= Task to carry out =
Begin at the top of the records below and print each line exactly until the line containing "Apoyos por disminución de ingresos" has been printed; any pictures are to be left out.

[Page images and extracted text]

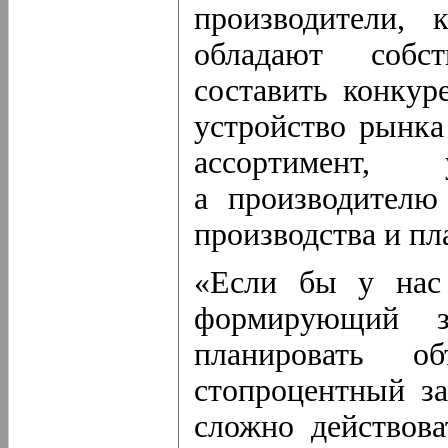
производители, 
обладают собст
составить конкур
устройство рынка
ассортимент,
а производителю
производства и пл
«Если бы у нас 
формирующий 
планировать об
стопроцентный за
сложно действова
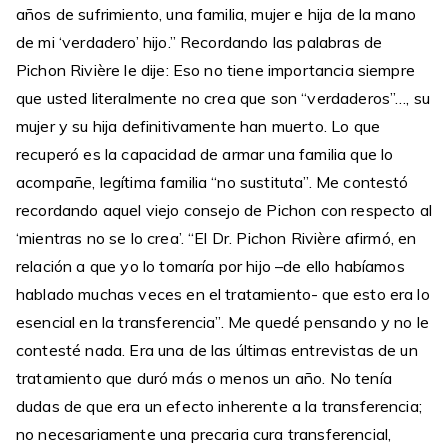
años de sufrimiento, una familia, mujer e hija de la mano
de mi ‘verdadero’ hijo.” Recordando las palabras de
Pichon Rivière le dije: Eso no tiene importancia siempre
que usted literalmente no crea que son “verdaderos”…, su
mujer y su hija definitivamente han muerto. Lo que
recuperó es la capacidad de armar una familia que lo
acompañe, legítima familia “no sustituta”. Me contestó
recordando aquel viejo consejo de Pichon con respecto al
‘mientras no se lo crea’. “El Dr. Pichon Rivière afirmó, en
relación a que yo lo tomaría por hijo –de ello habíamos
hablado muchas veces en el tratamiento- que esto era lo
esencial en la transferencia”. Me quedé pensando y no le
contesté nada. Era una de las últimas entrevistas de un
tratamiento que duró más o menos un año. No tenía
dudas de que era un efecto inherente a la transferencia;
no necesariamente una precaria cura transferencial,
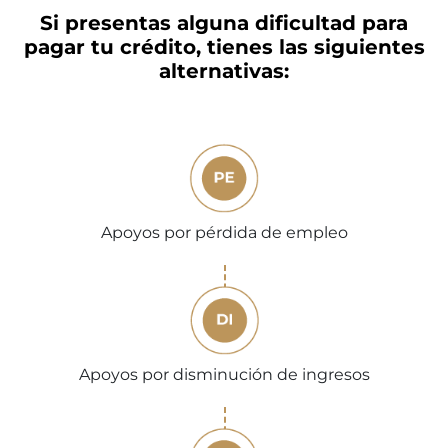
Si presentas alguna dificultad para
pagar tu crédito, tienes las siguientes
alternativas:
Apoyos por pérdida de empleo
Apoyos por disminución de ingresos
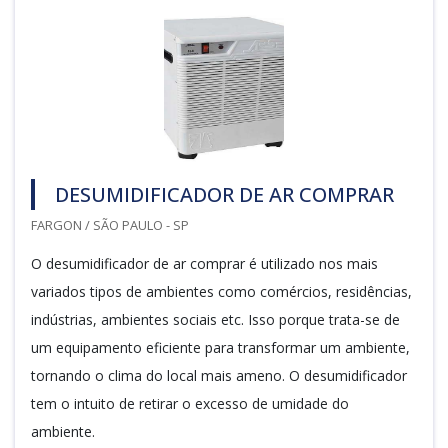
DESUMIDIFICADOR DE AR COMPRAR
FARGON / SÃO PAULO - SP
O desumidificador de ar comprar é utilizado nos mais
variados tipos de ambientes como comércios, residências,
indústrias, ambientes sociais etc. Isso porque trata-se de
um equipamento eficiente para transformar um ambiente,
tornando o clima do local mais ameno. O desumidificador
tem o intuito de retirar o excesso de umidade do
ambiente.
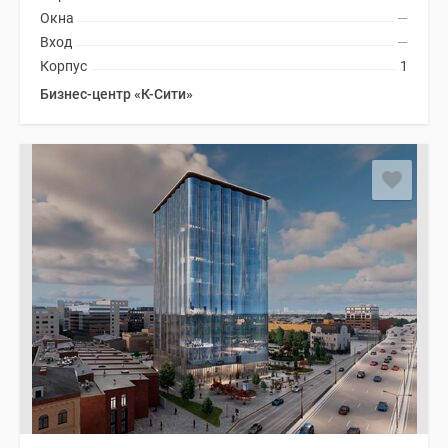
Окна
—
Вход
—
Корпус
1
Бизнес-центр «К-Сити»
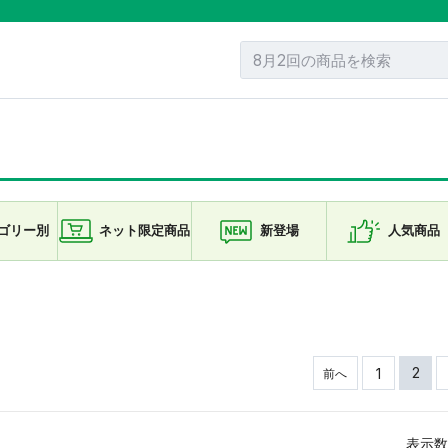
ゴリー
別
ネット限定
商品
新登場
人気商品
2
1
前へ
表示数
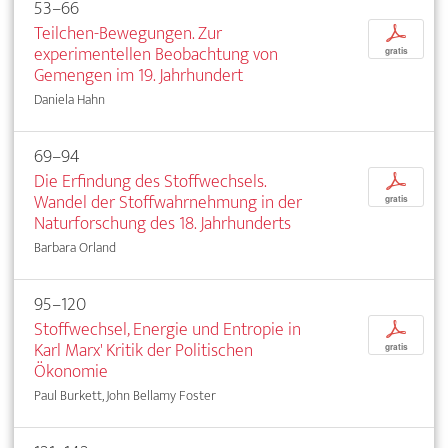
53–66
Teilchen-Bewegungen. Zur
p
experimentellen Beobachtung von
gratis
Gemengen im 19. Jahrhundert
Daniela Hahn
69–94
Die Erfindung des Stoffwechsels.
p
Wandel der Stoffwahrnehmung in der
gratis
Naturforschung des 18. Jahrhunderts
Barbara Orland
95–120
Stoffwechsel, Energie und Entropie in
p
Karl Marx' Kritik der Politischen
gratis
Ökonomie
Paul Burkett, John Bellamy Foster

= Solution to this task =
производители, 
обладают собст
составить конкур
устройство рынка
ассортимент,
а производителю
производства и пл
«Если бы у нас 
формирующий 
планировать об
стопроцентный за
сложно действова
años de sufrimiento, una familia, mujer e hija de la mano
de mi ‘verdadero’ hijo.” Recordando las palabras de
Pichon Rivière le dije: Eso no tiene importancia siempre
que usted literalmente no crea que son “verdaderos”…, su
mujer y su hija definitivamente han muerto. Lo que
recuperó es la capacidad de armar una familia que lo
acompañe, legítima familia “no sustituta”. Me contestó
recordando aquel viejo consejo de Pichon con respecto al
‘mientras no se lo crea’. “El Dr. Pichon Rivière afirmó, en
relación a que yo lo tomaría por hijo –de ello habíamos
hablado muchas veces en el tratamiento- que esto era lo
esencial en la transferencia”. Me quedé pensando y no le
contesté nada. Era una de las últimas entrevistas de un
tratamiento que duró más o menos un año. No tenía
dudas de que era un efecto inherente a la transferencia;
no necesariamente una precaria cura transferencial,
Si presentas alguna dificultad para
pagar tu crédito, tienes las siguientes
alternativas:
Apoyos por pérdida de empleo
Apoyos por disminución de ingresos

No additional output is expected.